• **WHAT TO PRODUCE**
Wherever the line with "Неполнокадровая зеркальная камера." sits in the listing below, transcribe from it up to and including the line with "высокого разрешения. Процессор", exactly, and leave the remaining lines out.
== SUPPLIED RECORDS
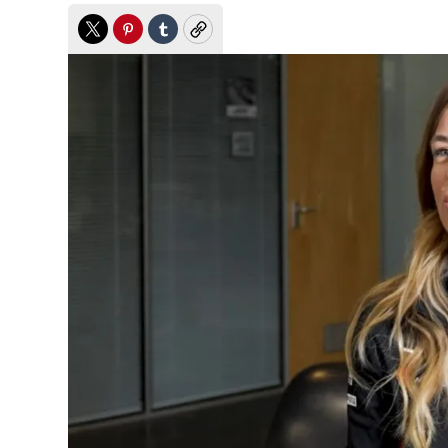
Twitter
Pinterest
Tumblr
Copy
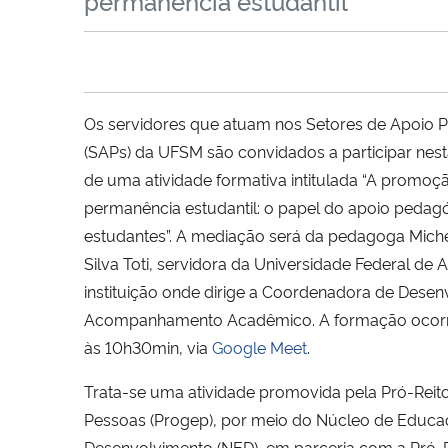
permanência estudantil
Os servidores que atuam nos Setores de Apoio 
(SAPs) da UFSM são convidados a participar nesta 
de uma atividade formativa intitulada “A promoç
permanência estudantil: o papel do apoio pedag
estudantes”. A mediação será da pedagoga Michel
Silva Toti, servidora da Universidade Federal de Al
instituição onde dirige a Coordenadora de Desen
Acompanhamento Acadêmico. A formação ocor
às 10h30min, via
Google Meet
.
Trata-se uma atividade promovida pela Pró-Reito
Pessoas (Progep), por meio do Núcleo de Educa
Desenvolvimento (NED), em parceria com a Pró-R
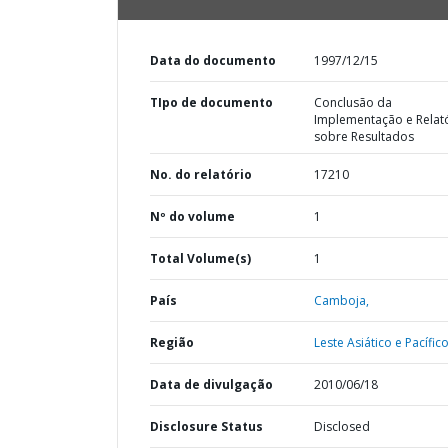
Data do documento
1997/12/15
TIpo de documento
Conclusão da
Implementação e Relat
sobre Resultados
No. do relatório
17210
Nº do volume
1
Total Volume(s)
1
País
Camboja,
Região
Leste Asiático e Pacífico
Data de divulgação
2010/06/18
Disclosure Status
Disclosed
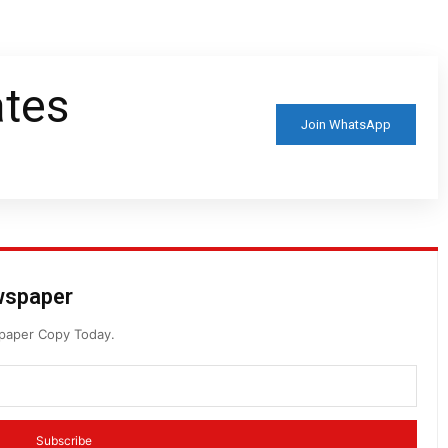
ates
Join WhatsApp
ewspaper
spaper Copy Today.
Subscribe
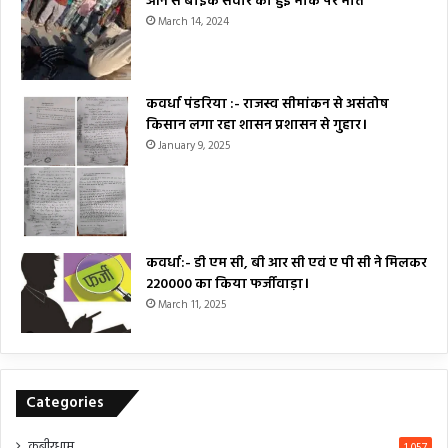
आने से बाइक सवार की हुई मौके पर मौत
March 14, 2024
कवर्धा पंडरिया :- राजस्व सीमांकन से असंतोष
किसान लगा रहा शासन प्रशासन से गुहार।
January 9, 2025
कवर्धा:- डी एम सी, बी आर सी एवं ए पी सी ने मिलकर
₹220000 का किया फर्जीवाड़ा।
March 11, 2025
Categories
कबीरधाम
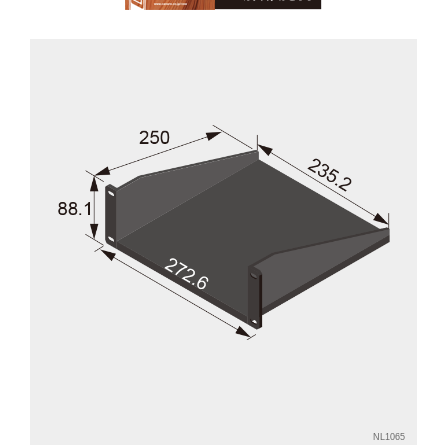
NL1065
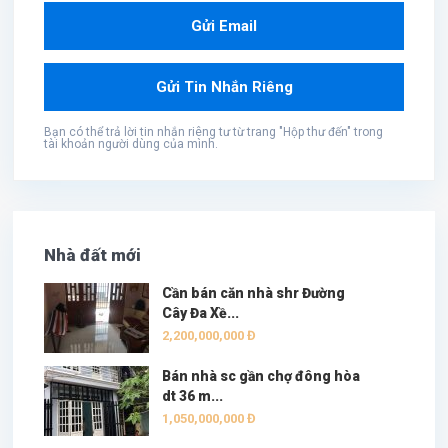
Bạn có thể trả lời tin nhắn riêng tư từ trang "Hộp thư đến" trong
tài khoản người dùng của mình.
Nhà đất mới
Cần bán căn nhà shr Đường
Cây Đa Xề...
2,200,000,000 Đ
Bán nhà sc gần chợ đông hòa
dt 36 m...
1,050,000,000 Đ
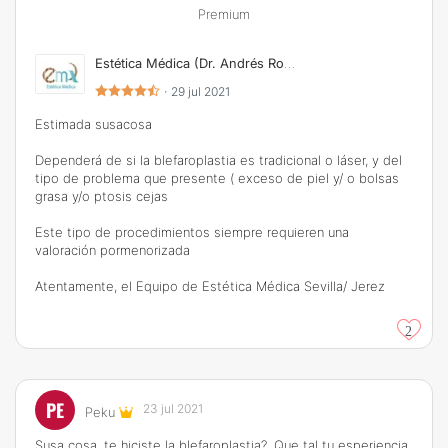
Premium
Estética Médica (Dr. Andrés Román & Dra. Xana Palomo)
·
29 jul 2021
Estimada susacosa
Dependerá de si la blefaroplastia es tradicional o láser, y del
tipo de problema que presente ( exceso de piel y/ o bolsas
grasa y/o ptosis cejas
Este tipo de procedimientos siempre requieren una
valoración pormenorizada
Atentamente, el Equipo de Estética Médica Sevilla/ Jerez
2
PE
23 jul 2021
Peku
Susa cosa, te hiciste la blefaroplastia?. Que tal tu esperiencia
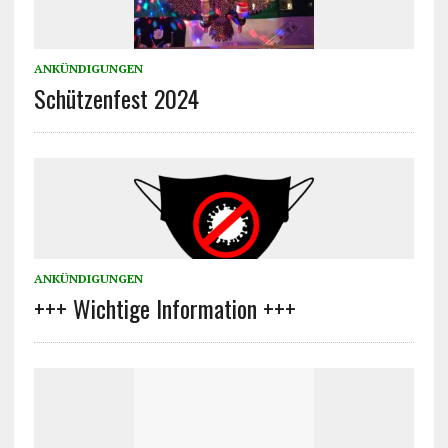
ANKÜNDIGUNGEN
Schützenfest 2024
ANKÜNDIGUNGEN
+++ Wichtige Information +++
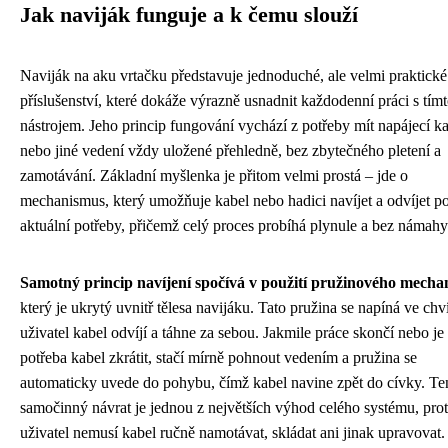
Jak naviják funguje a k čemu slouží
Naviják na aku vrtačku představuje jednoduché, ale velmi praktické
příslušenství, které dokáže výrazně usnadnit každodenní práci s tím
nástrojem. Jeho princip fungování vychází z potřeby mít napájecí k
nebo jiné vedení vždy uložené přehledně, bez zbytečného pletení a
zamotávání. Základní myšlenka je přitom velmi prostá – jde o
mechanismus, který umožňuje kabel nebo hadici navíjet a odvíjet p
aktuální potřeby, přičemž celý proces probíhá plynule a bez námahy
Samotný princip navíjení spočívá v použití pružinového mech
který je ukrytý uvnitř tělesa navijáku. Tato pružina se napíná ve chví
uživatel kabel odvíjí a táhne za sebou. Jakmile práce skončí nebo je
potřeba kabel zkrátit, stačí mírně pohnout vedením a pružina se
automaticky uvede do pohybu, čímž kabel navine zpět do cívky. Te
samočinný návrat je jednou z největších výhod celého systému, pro
uživatel nemusí kabel ručně namotávat, skládat ani jinak upravovat.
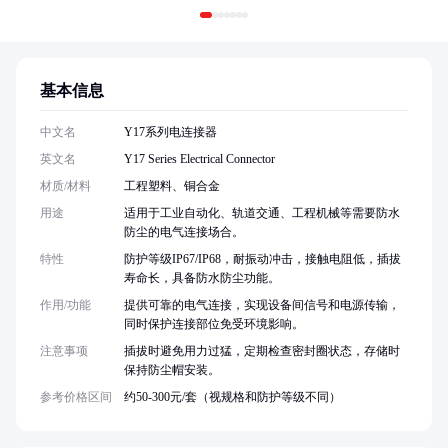
基本信息
中文名
Y17系列电连接器
英文名
Y17 Series Electrical Connector
材质/材料
工程塑料、铜合金
用途
适用于工业自动化、轨道交通、工程机械等需要防水
防尘的电气连接场合。
特性
防护等级IP67/IP68，耐振动冲击，接触电阻低，插拔
寿命长，具备防水防尘功能。
作用/功能
提供可靠的电气连接，实现设备间信号和电源传输，
同时保护连接部位免受环境影响。
注意事项
插拔时避免用力过猛，定期检查密封圈状态，存储时
保持防尘帽安装。
参考价格区间
约50-300元/套（视规格和防护等级不同）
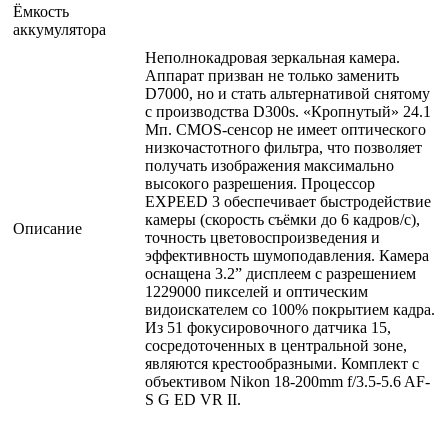
Ёмкость
аккумулятора
Неполнокадровая зеркальная камера.
Аппарат призван не только заменить
D7000, но и стать альтернативой снятому
с производства D300s. «Кропнутый» 24.1
Мп. CMOS-сенсор не имеет оптического
низкочастотного фильтра, что позволяет
получать изображения максимально
высокого разрешения. Процессор
EXPEED 3 обеспечивает быстродействие
камеры (скорость съёмки до 6 кадров/с),
Описание
точность цветовоспроизведения и
эффективность шумоподавления. Камера
оснащена 3.2” дисплеем с разрешением
1229000 пикселей и оптическим
видоискателем со 100% покрытием кадра.
Из 51 фокусировочного датчика 15,
сосредоточенных в центральной зоне,
являются крестообразными. Комплект с
объективом Nikon 18-200mm f/3.5-5.6 AF-
S G ED VR II.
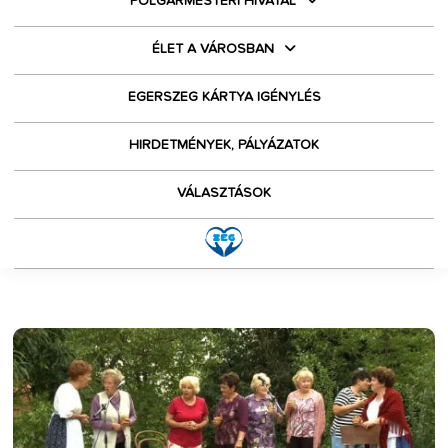
POLGÁRMESTERI HIVATAL
ÉLET A VÁROSBAN
EGERSZEG KÁRTYA IGÉNYLÉS
HIRDETMÉNYEK, PÁLYÁZATOK
VÁLASZTÁSOK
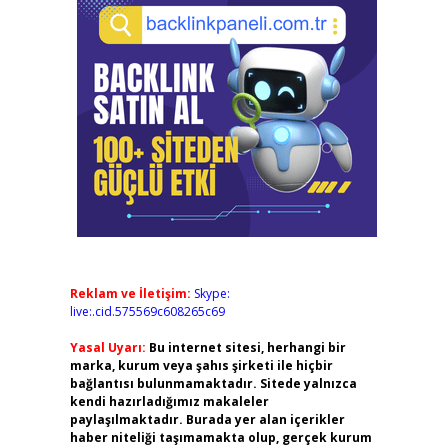
Reklam ve İletişim:
Skype:
live:.cid.575569c608265c69
Yasal Uyarı:
Bu internet sitesi, herhangi bir
marka, kurum veya şahıs şirketi ile hiçbir
bağlantısı bulunmamaktadır. Sitede yalnızca
kendi hazırladığımız makaleler
paylaşılmaktadır. Burada yer alan içerikler
haber niteliği taşımamakta olup, gerçek kurum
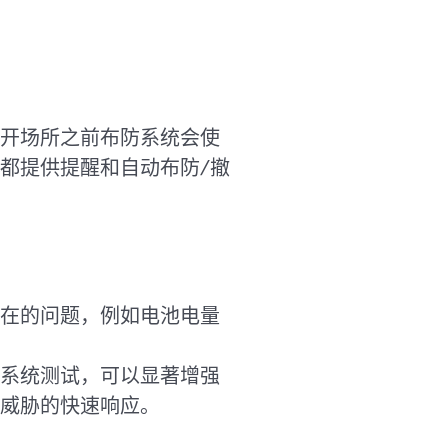
开场所之前布防系统会使
都提供提醒和自动布防/撤
在的问题，例如电池电量
系统测试，可以显著增强
威胁的快速响应。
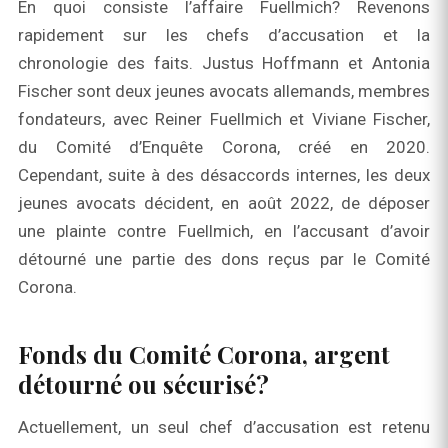
En quoi consiste l’affaire Fuellmich? Revenons
rapidement sur les chefs d’accusation et la
chronologie des faits. Justus Hoffmann et Antonia
Fischer sont deux jeunes avocats allemands, membres
fondateurs, avec Reiner Fuellmich et Viviane Fischer,
du Comité d’Enquête Corona, créé en 2020.
Cependant, suite à des désaccords internes, les deux
jeunes avocats décident, en août 2022, de déposer
une plainte contre Fuellmich, en l’accusant d’avoir
détourné une partie des dons reçus par le Comité
Corona.
Fonds du Comité Corona, argent
détourné ou sécurisé?
Actuellement, un seul chef d’accusation est retenu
====
• **OUTPUT OF THE EXERCISE**
Неполнокадровая зеркальная камера.
Аппарат призван не только заменить
D7000, но и стать альтернативой снятому
с производства D300s. «Кропнутый» 24.1
Мп. CMOS-сенсор не имеет оптического
низкочастотного фильтра, что позволяет
получать изображения максимально
высокого разрешения. Процессор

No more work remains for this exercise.